Another option is to replace 10ml per kg of weight after each loose stool. Ie if baby weighs 8kg, replace 80ml after each stool.
Feeding during diarrheal episodes really depends on the child’s age and normal eating patterns. In general, foods suitable for a child with diarrhea are the same as those required by healthy children. Some general guidelines:
- Infants who are breastfed should be allowed to breastfeed as often and as long as they want.
- Infants who are not breastfed should be given their usual milk feed (or formula) at least every three hours, if possible using a cup and not a bottle.
- If the child is already taking soft foods, they should be given cereals, vegetables and other foods, in addition to milk.
- Foods that are well cooked, and mashed or ground or fermented foods are easy to digest. Meat, fish or egg should be given. Foods rich in potassium, such as bananas, green coconut water and fresh fruit juice are beneficial.
- Offer them food every three or four hours. Frequent, small feedings are tolerated better. After the diarrhoea stops, continue giving the same energy-rich foods and provide one more meal than usual each day for at least two weeks.
Zinc is a micro-nutrient, important for cellular growth, differentiation and metabolism. In the context of diarrhea, zinc has been shown to restore the gut barrier and increase important enzyme activity, while also increasing the amount of antibodies and white blood cells (both of which fight infections) in the gut. Zinc supplementation has been shown to decrease the duration and severity of diarrhea and to prevent repeated episodes, especially in children under 5. As far as we know from studies that have been done, there are no serious adverse events with zinc supplementation.

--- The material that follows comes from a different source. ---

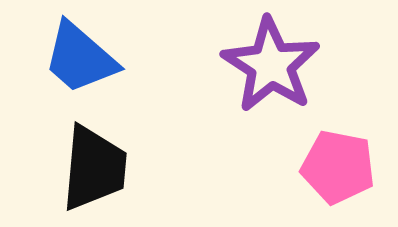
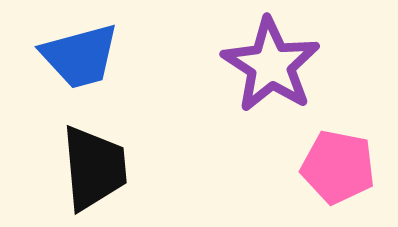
blue trapezoid: moved 2 px up; rotated 56 degrees counterclockwise
black trapezoid: rotated 10 degrees counterclockwise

Zinc deficiency limits childhood growth and decreases resistance to infections. Fortunately severe zinc deficiency is rare, but mild to moderate deficiency might be higher than we think (it’s not something we regularly test).
The WHO recommend Zinc and oral rehydration solution as the first line of management for a child with diarrhoea.
- For children 6 months and older, 20mg elemental Zinc for 10-14 days with each episode of diarrhoea.
- For children less than six months, 10mg elemental Zinc for the same duration.
Any child with bloody diarrhoea, persistent diarrhoea, and/or signs of dehydration should be seen by a doctor.
Antibiotics are not routinely used to treat watery diarrhea, as it is difficult to clinically distinguish episodes that may actually respond. Generally, you need to also have the sensitivity of the bacteria, which would require a stool sample. I will usually do a stool sample in a clearly ill child, or diarrhea that doesn’t improve with a few days of Zinc and ORS. We always cover children with dysentery (as it is probably due to shigellosis) with antibiotics, while waiting for a stool sample. Antibiotics should also be used if cholera is suspected, or if the child has other infections (UTI, chest etc).
“Antidiarrhoeal” drugs and anti-emetics have no practical benefits for children with acute or persistent diarrhoea. They do not prevent dehydration or improve nutritional status, which is the main aim of treatment. Some have dangerous side-effects. These drugs should never be given to children below 5 years, although I have seen them given in both the public and private sector, I generally try to avoid them as much as possible.
In conclusion, most acute diarrheal episodes, if uncomplicated, can be managed at home by family. If there are any danger signs mentioned above, or no improvement in 3 days, your child should definitely be seen by a doctor.